**** ENTRIES SHOWN

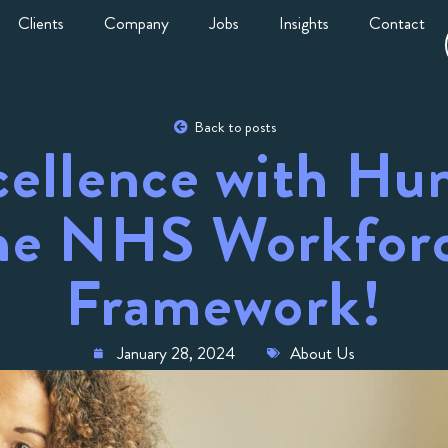
Clients
Company
Jobs
Insights
Contact
Back to posts
cellence with Hu
e NHS Workforc
Framework!
January 28, 2024
About Us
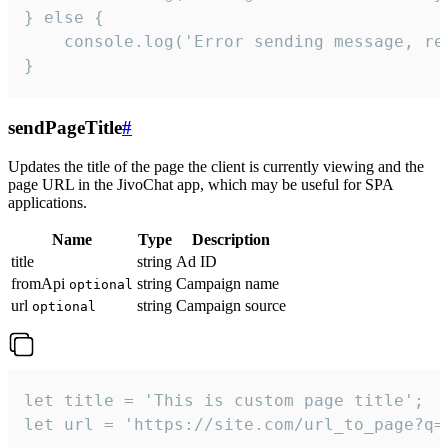
} else {

    console.log('Error sending message, rea
}
sendPageTitle
#
Updates the title of the page the client is currently viewing and the
page URL in the JivoChat app, which may be useful for SPA
applications.
Name
Type
Description
title
string
Ad ID
fromApi
string
Campaign name
optional
url
string
Campaign source
optional
let title = 'This is custom page title';

let url = 'https://site.com/url_to_page?q=p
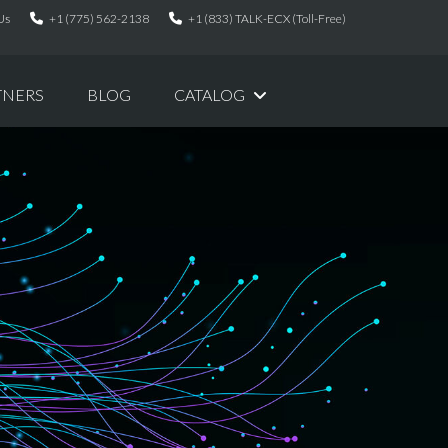
Us
+1 (775) 562-2138
+1 (833) TALK-ECX (Toll-Free)
TNERS
BLOG
CATALOG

********

§ WHAT THE EXERCISE ASKS
What you give back must be exactly the lines from the opening line of the entries through the line holding "let title = 'This is custom page title';", with no pictures.

§ TASK RESPONSE
Clients
Company
Jobs
Insights
Contact
Back to posts
cellence with Hu
e NHS Workforc
Framework!
January 28, 2024
About Us
} else {

    console.log('Error sending message, rea
}
sendPageTitle
#
Updates the title of the page the client is currently viewing and the
page URL in the JivoChat app, which may be useful for SPA
applications.
Name
Type
Description
title
string
Ad ID
fromApi
string
Campaign name
optional
url
string
Campaign source
optional
let title = 'This is custom page title';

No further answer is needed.